Dolley Madison's Role in Saving the Washington Portrait
Thea Marshall wonders: did she or didn't she -- "she" being Dolley Madison, the long-thought rescuer of the great Gilbert Stuart painting of George Washington.
The great Gilbert Stuart portrait of George Washington has been called a national treasure. The fact that this huge painting of our first President still exists is a bit of a miracle. Actually, a disputed miracle, with Dolly Madison, wife of President James Madison, as the disputed miracle maker. Did she or didn't she save this great painting when, during the second year of the War of 1812, British troops were just a few hours from the President's mansion and part of their mission--burn it down. James was with the troops; Dolly was at the mansion with her servants and slaves, one of whom was a most rare man, indeed.
His name, Paul Jennings, born a slave on President Madison's estate in Montpelier, Virginia. He's become known as the first person to have left us a memoir about life in the White House. It's short--about sixteen pages, but, long enough to dispute, or perhaps, correct a few so-called historical facts, including Dolly Madison's claim as portrait rescue-esse. Here's a bit of her letter to sister Anna. "I insist on waiting until the large picture of General Washington is secured. The canvas is out, it's done and the precious portrait placed in the hands of two gentlemen of New York for safe keeping."

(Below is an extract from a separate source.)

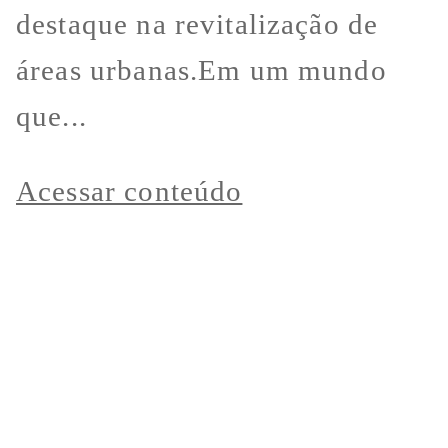
destaque na revitalização de
áreas urbanas.Em um mundo
que...
Acessar conteúdo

Well, Paul Jennings vehemently disagreed; quote: "This is totally false. She had no time for doing it. All she carried off was the silver in her redicule, as the British were thought to be but a few squares off and were expected every moment. The doorkeeper and the President's gardner took it down and sent if off on a wagon with some large silver urns." Well, Paul Jennings was as close as a slave could be to a master--Madison's valet, his barber; and, finally, Paul Jennings was at Madison's bedside when he lay dying.
This, too, is from Paul Jennings' memoir. "I was present when he died. He could not swallow. His niece said, 'What is the matter, Uncle James?' 'Nothing more than a change of mind, my dear.' His head instantly dropped and he ceased breathing as quietly as the snuff of a candle goes out." James Madison's will instructed that Paul be freed upon Madison's death. Mrs. Madison did not honor the request. It was Senator Daniel Webster who took the initiative and came to Paul Jennings' rescue. This was from Webster's papers. "I have paid $120 for the freedom of Paul Jennings. His freedom papers I gave to him."
As a widow, Dolly was becoming penniless, mostly due to debts incurred by her son. And, both Senator Webster and Paul Jennings came to her rescue. This from the memoir: "While I was a servant to Mr. Webster, I occasionally gave her small sums from my own pocket."
Well, there's much more to learn about Paul Jennings and I guess, much to learn from him. This is Thea Marshall.